PA-DSS Validation for version 3.0

The goal of every PA-DSS validation project is the same - to get a clean Report on Validation (ROV) that is accepted by the PCI Security Standards Council and listed on their site as a validated application.   The path to that goal makes all the difference. The PCI SSC has recently updated the PA-DSS, affecting Payment Applications. Coalfire's Navis Rapid PA-DSS service has been updated with these new requirements released in the PA-DSS 3.0 standard.
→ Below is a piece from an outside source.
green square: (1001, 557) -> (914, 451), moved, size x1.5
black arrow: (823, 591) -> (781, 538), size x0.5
The Coalfire PA-DSS process with Navis Rapid PA-DSS is the best in the business. We start working with you when you're still architecting your application and help you build in compliance from the start. We do that by giving you tools to document your application and close compliance gaps before you hand it off to our lab. We call it the ‘no surprises’ ROV - you get a comprehensive and accurate assessment, but together, we will have pre-validated everything so you can reasonably expect a passing ROV on budget and on schedule.

Rapid PA-DSS

Navis Rapid PA-DSS, Coalfire's SaaS solution for PA-DSS validation, includes working with a Coalfire senior assessor who is assigned to your project. That assessor will set you up with Navis Rapid PA-DSS access and walk through the process with you answer questions you have and providing guidance. Navis Rapid PA-DSS currently reflects the PA-DSS 3.0 requirements for payment applications.  Payment application vendors will have to submit compliance validation reports to the 3.0 standard starting January 1, 2015. Existing payment applications certified to the 2.0 standard face expiration at the end of 2015.
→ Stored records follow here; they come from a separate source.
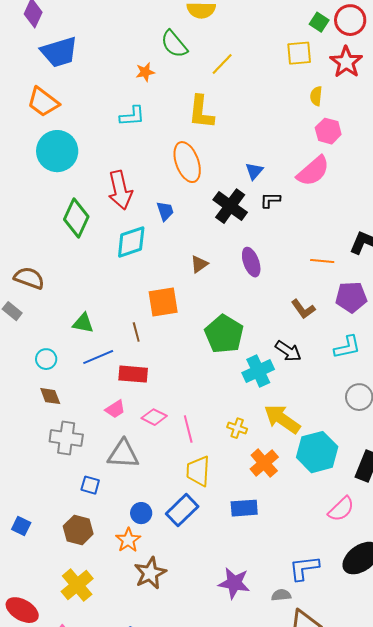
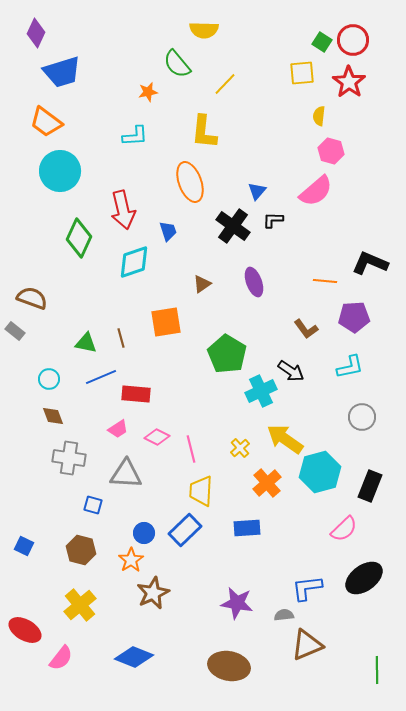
brown line: (136, 332) -> (121, 338), moved
yellow cross: (237, 428) -> (240, 448), turned 30

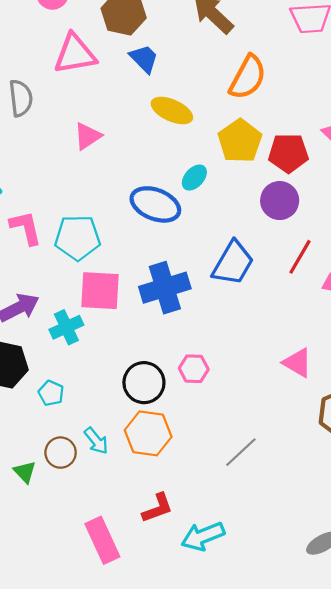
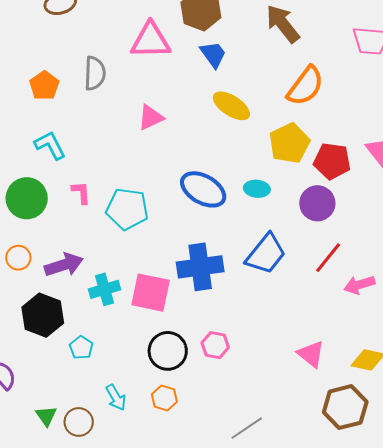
cyan ellipse: (194, 178) -> (257, 189), moved, turned 45
pink L-shape: (26, 228) -> (81, 193), size x0.7
pink square: (100, 291) -> (151, 293), moved
orange hexagon: (148, 433) -> (164, 398), size x0.6
brown circle: (61, 453) -> (79, 422), moved

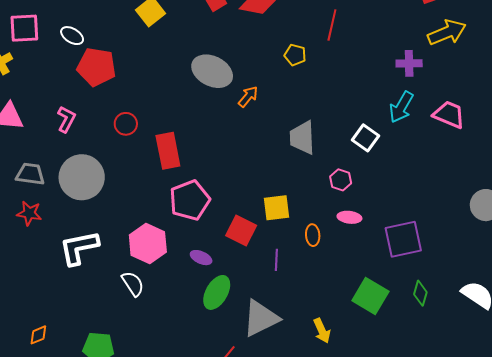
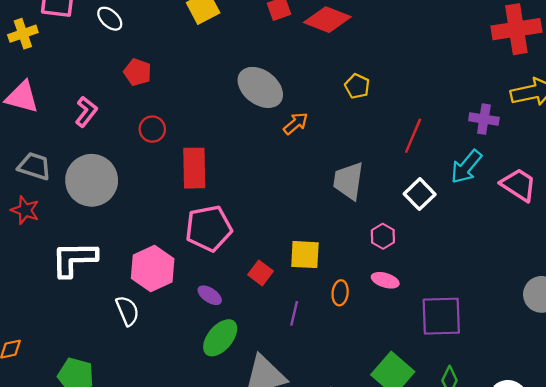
red line: (332, 25) -> (413, 136), moved
red pentagon: (96, 67) -> (138, 72), moved, size x0.6
red square: (241, 230) -> (260, 273), size x0.7

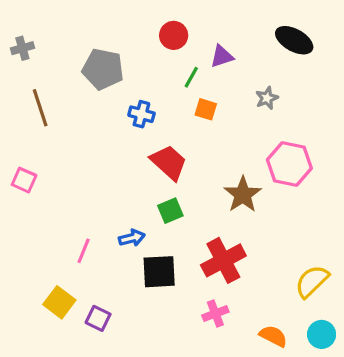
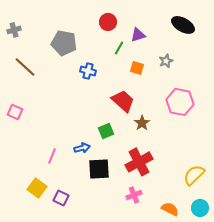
brown line: (40, 108) -> (25, 67), turned -30
orange square: (206, 109) -> (137, 68), moved
red trapezoid: (169, 162) -> (123, 101), moved
brown star: (243, 195) -> (142, 123), moved, size x0.7

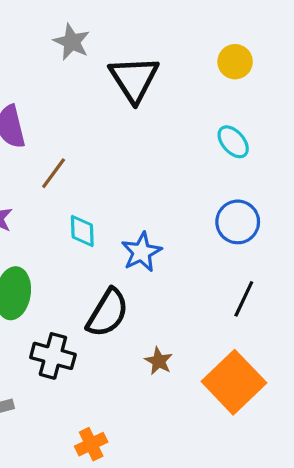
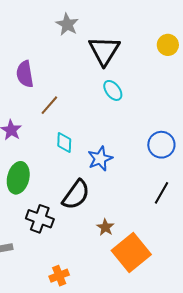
cyan ellipse: (233, 142) -> (113, 90), moved
orange square: (234, 382) -> (131, 253), moved

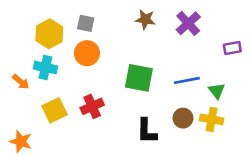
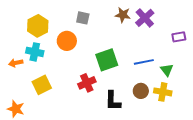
brown star: (145, 19) -> (123, 15), moved
gray square: (86, 23) -> (83, 18), moved
green square: (139, 78) -> (107, 60), turned -30
orange arrow: (21, 82) -> (16, 63), turned 128
red cross: (92, 106) -> (87, 83), moved

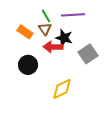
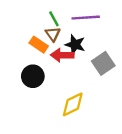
orange rectangle: (25, 32) -> (39, 45), moved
Rapid PA-DSS for PCI 3.0 will help you:

  • Identify gaps from the 2.0 to the 3.0 standard, presenting an opportunity to remediate gaps before the assessment begins
  • Manage multiple lines of payment applications
  • Become familiar with the PA-DSS standard
  • Create the documentation and evidence you’ll need to get the application tested
  • Remediate gaps and/or develop compensating controls
  • Securely create, store and transmit the reports you’ll need to submit to the Council

Not all ROVs are the same

Coalfire has been a PA-QSA firm since the inception of the PA-DSS standards and we complete more ROVs than any other independent assessor firm. More than 90% of our clients continue to work with us after their initial assessment, and we are increasingly taking on new clients who come to us for a fresh, independent assessment.  We are closely aligned with the PCI SSC and actively participate on working committees responsible for updating the standards and testing procedures.